I tracked down Robert Stolarik this morning to ask him a few questions directly and get his side of the story. He sounded a bit tired and frustrated, but gave me an intelligent and lucid account of the events. He came off as a professional photographer, even forgiving, who has been in his fair share of tense situations. He was very quick to explain, and frame his situation as unique, and that our rights as photographers are not a free pass to “do whatever we want” when law enforcement or other officials are performing public service or otherwise doing their job. He has clearly experienced this firsthand many times as a veteran freelancer for The New York Times; however, the events of his arrest, and alleged beating, last Saturday night clearly took him by surprise and have left him shaken and appalled.

CJ: In your words, what happened?

RS: The arrest happened without warning. I was taking pictures of something that was really wasn’t anything shocking for them. There was no police line. Ive been doing this a long time and its frustrating. Im credentialed. They asked for the credential, I’m shooting, the next thing I know I’m in jail and my equipment is confiscated.
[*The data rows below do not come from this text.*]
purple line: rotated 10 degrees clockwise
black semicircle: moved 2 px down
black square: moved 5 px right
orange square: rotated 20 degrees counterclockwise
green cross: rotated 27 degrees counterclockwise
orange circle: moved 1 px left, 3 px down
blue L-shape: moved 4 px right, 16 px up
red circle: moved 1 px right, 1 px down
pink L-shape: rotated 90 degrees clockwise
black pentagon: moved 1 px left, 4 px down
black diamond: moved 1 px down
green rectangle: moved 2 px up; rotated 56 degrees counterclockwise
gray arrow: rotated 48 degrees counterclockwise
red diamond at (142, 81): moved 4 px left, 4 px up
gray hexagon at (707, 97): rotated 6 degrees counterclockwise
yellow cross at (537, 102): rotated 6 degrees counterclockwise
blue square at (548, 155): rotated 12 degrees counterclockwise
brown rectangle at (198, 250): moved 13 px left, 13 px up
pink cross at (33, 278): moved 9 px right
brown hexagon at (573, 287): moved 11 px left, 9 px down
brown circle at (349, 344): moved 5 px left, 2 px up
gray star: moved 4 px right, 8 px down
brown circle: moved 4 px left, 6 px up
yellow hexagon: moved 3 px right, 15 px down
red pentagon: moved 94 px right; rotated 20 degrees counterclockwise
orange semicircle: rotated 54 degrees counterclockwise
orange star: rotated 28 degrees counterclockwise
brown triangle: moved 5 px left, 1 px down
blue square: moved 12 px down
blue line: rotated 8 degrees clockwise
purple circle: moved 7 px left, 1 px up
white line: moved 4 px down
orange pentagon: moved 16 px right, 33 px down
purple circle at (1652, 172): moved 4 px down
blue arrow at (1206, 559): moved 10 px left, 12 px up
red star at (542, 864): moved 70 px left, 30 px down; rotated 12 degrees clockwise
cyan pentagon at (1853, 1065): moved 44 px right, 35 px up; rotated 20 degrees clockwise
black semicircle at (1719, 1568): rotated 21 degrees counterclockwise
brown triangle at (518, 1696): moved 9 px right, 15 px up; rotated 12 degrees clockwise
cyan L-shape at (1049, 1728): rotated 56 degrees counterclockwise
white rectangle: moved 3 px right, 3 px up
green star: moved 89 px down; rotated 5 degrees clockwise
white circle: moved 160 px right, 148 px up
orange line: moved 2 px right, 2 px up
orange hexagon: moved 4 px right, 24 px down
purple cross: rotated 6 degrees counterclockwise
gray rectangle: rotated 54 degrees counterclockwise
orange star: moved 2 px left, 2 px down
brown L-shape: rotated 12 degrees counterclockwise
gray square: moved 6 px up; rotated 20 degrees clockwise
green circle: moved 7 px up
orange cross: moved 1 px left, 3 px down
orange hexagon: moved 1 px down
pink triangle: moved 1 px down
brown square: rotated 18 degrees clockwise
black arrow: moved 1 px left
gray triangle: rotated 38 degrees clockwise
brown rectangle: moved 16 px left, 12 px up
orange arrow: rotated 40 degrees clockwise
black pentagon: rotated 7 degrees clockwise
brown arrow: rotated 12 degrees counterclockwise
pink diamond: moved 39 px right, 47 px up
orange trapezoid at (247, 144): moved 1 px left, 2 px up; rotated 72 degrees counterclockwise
CJ: Do you feel your rights were violated?

RS: Of course, but you have to realize that each situation each different. Just because we have this constitutional right doesn’t give us a complete right to do whatever we feel like doing. This needs to be understood. You can’t just stand your ground, in the middle of a police scene, and say, “Its my right to shoot this.” You have to walk carefully every time you show up to a [police] scene. There’s a lot involved. These police officers are trying to do a job too. Everyone needs to understand that. I always try to respect that.

CJ: For the benefit of those photographers up in arms about your situation, can you explain what you mean by “respect”?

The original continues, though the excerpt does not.